:: Dataset records ::
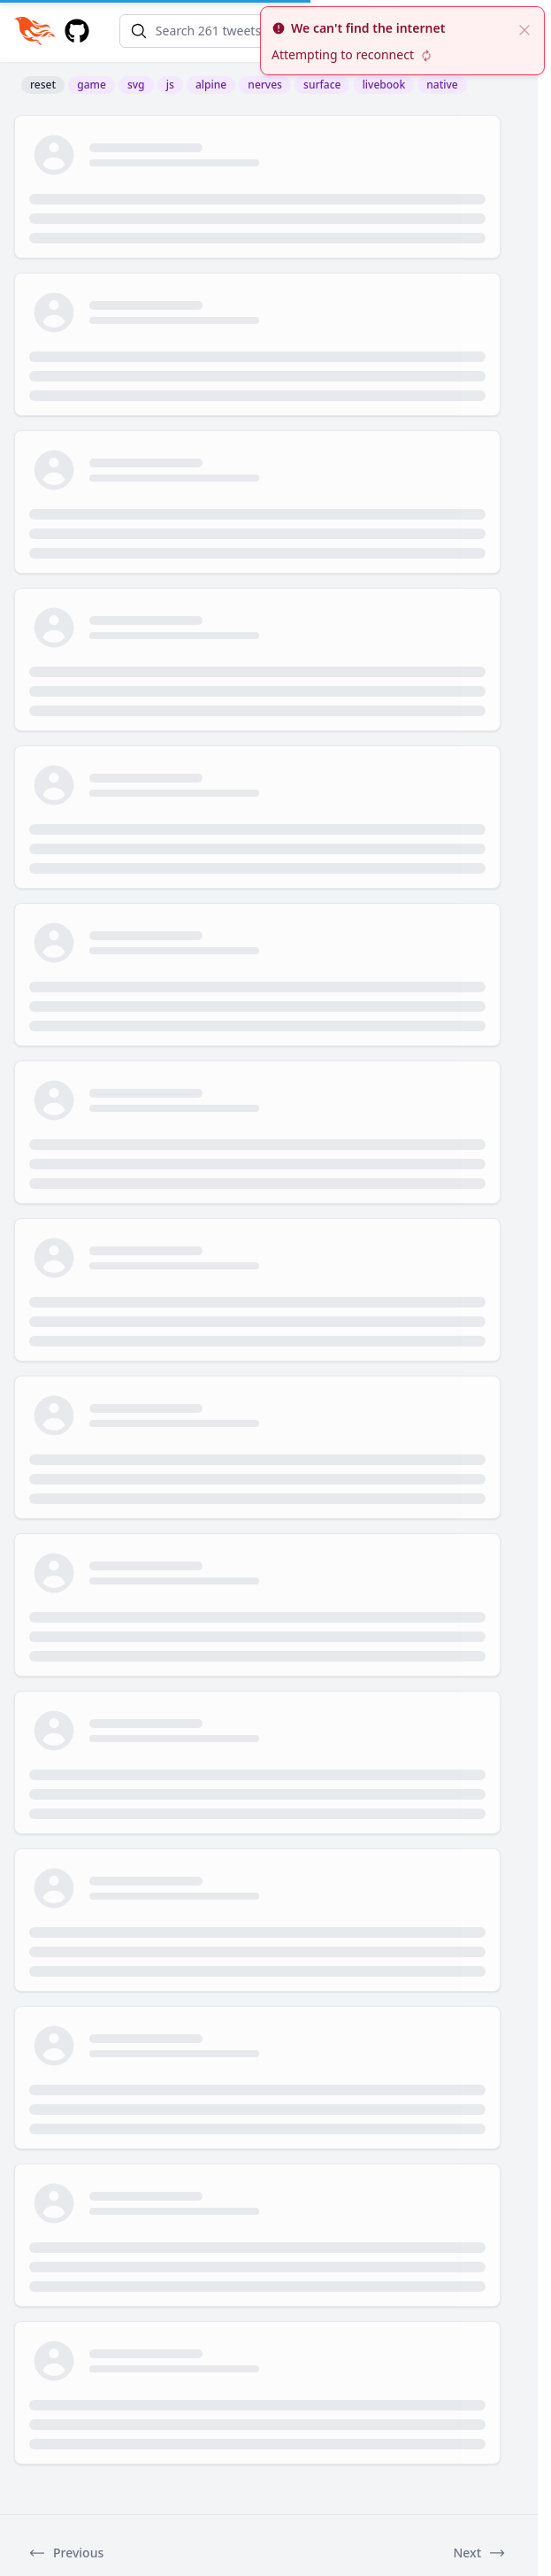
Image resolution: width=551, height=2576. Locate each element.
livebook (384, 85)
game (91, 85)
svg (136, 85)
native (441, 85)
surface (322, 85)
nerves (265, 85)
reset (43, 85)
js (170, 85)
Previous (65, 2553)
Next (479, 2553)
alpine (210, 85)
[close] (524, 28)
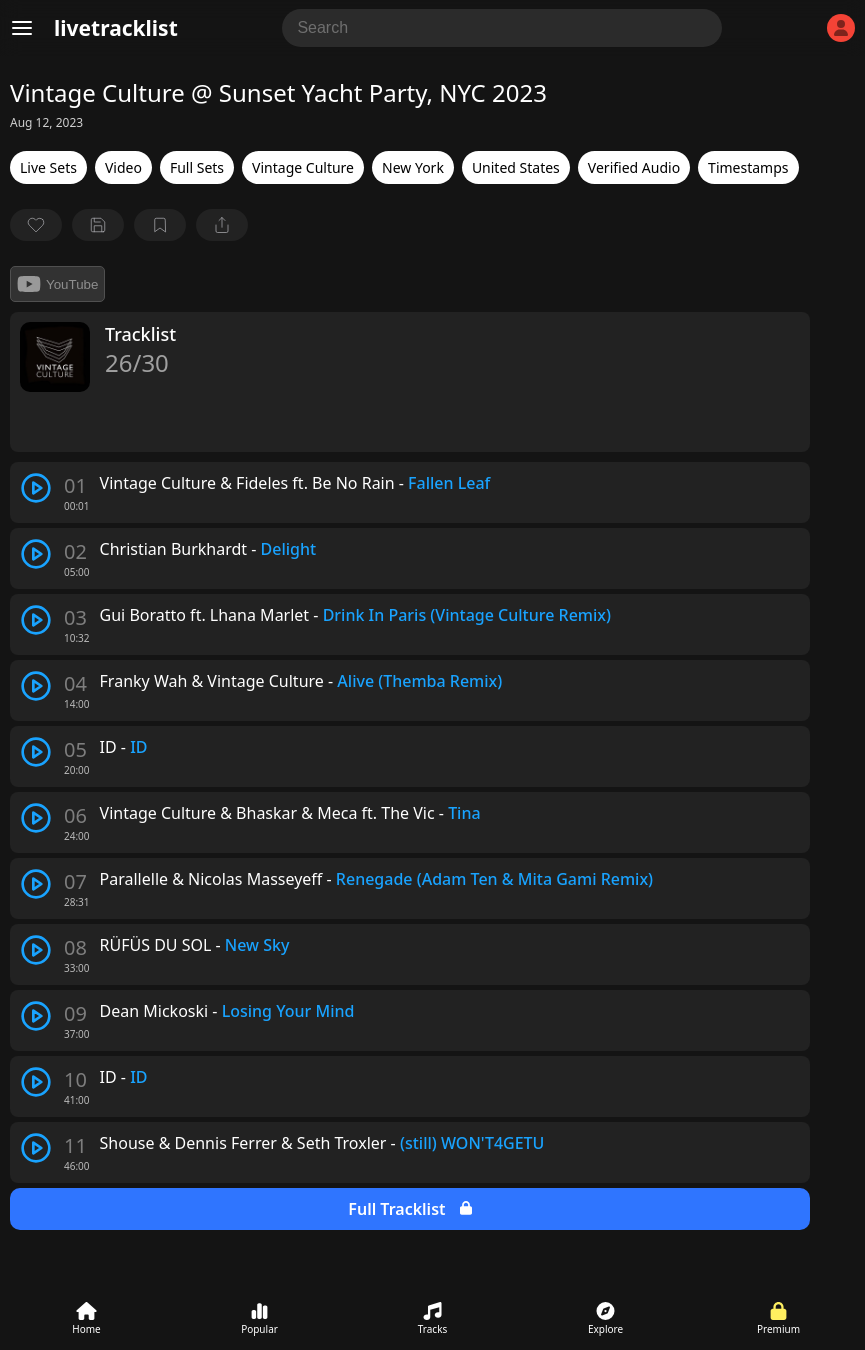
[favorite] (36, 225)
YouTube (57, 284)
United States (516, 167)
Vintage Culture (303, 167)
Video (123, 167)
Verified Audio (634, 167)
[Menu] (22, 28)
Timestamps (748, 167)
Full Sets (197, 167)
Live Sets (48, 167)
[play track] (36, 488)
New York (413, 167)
:::
:: Dataset records ::
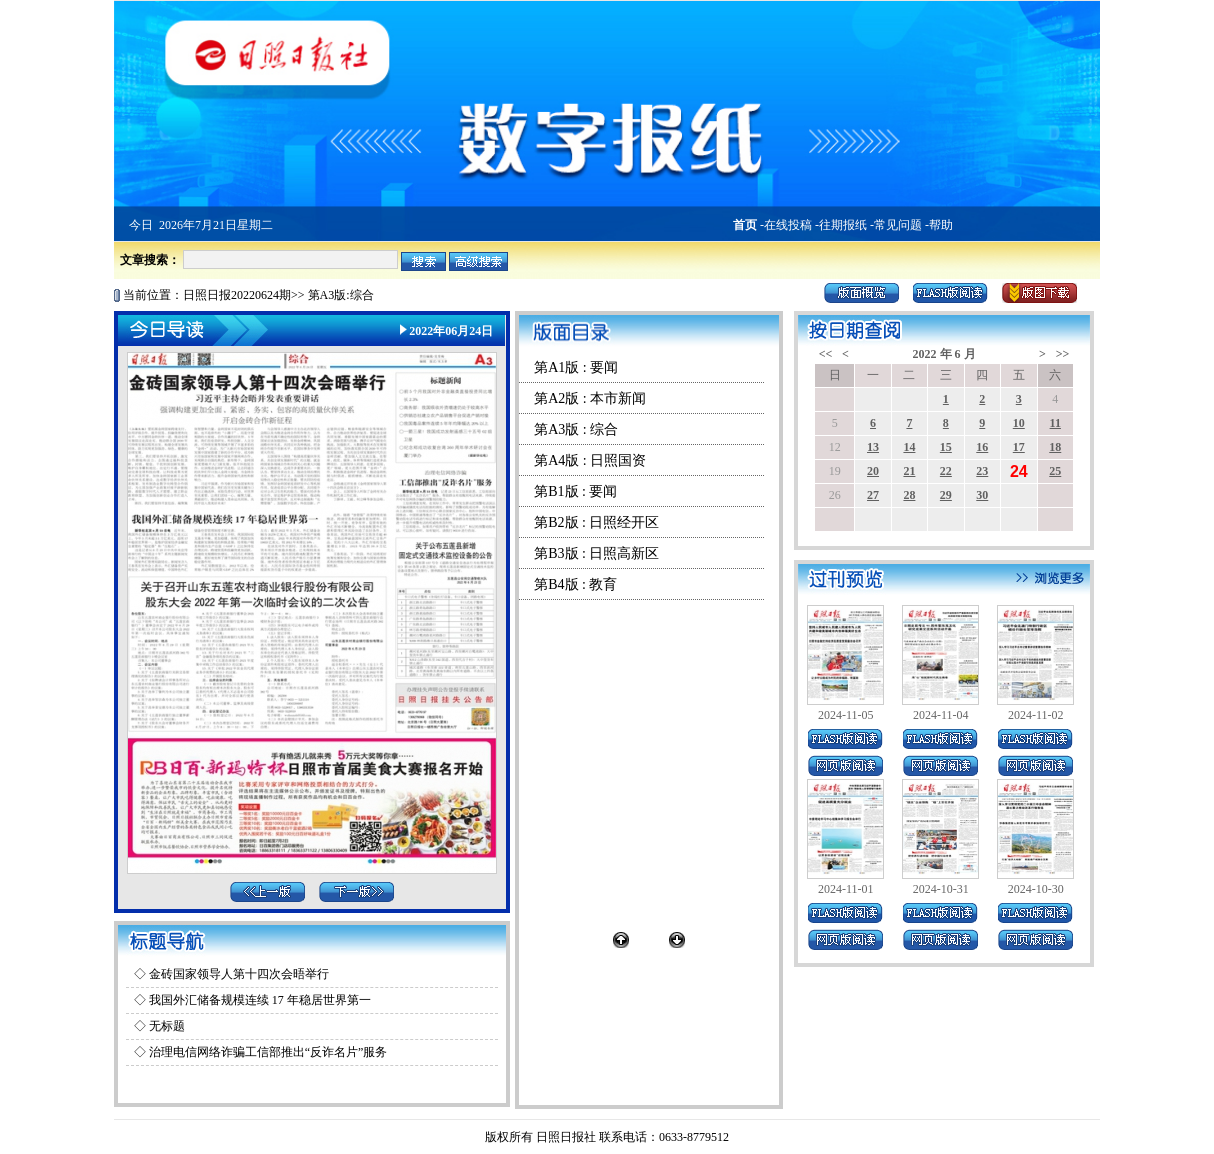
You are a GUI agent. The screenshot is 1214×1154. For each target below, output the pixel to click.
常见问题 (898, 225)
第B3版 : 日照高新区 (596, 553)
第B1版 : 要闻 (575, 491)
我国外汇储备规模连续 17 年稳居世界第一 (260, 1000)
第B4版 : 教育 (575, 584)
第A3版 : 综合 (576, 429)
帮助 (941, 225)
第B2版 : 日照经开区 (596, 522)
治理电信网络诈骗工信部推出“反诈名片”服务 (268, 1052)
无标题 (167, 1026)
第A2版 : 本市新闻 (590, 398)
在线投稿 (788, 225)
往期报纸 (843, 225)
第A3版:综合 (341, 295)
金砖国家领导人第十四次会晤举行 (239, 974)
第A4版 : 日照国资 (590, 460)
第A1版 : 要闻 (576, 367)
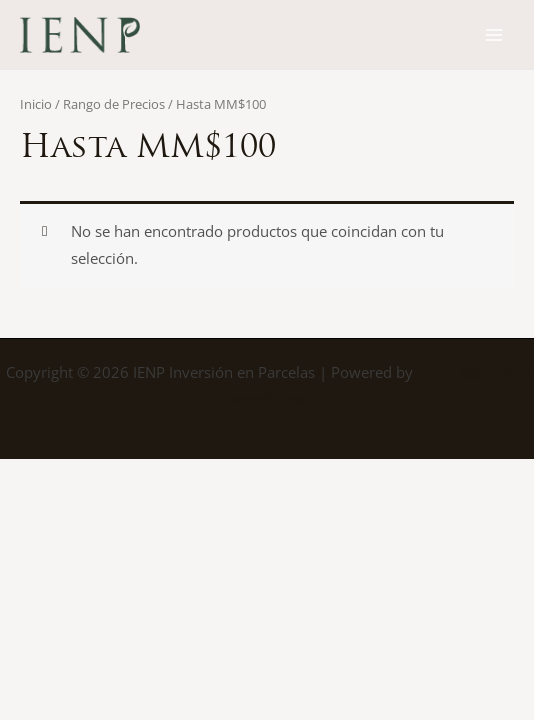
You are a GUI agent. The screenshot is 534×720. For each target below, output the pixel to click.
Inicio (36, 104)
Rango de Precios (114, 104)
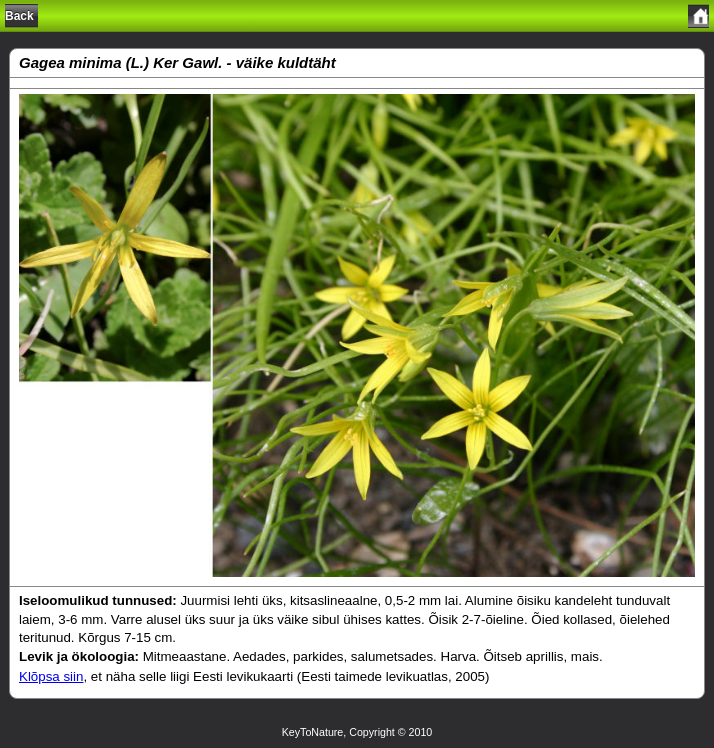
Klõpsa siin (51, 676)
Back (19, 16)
:::
Task objective:
Among the records above, find each line containing the string "output" and copy it.

Task solution:
You are a GUI agent. The screenshot is 1214×1154. For each target below, output the pixel to click.
You are a GUI agent. The screenshot is 534×720. For each target below, output the pixel to click.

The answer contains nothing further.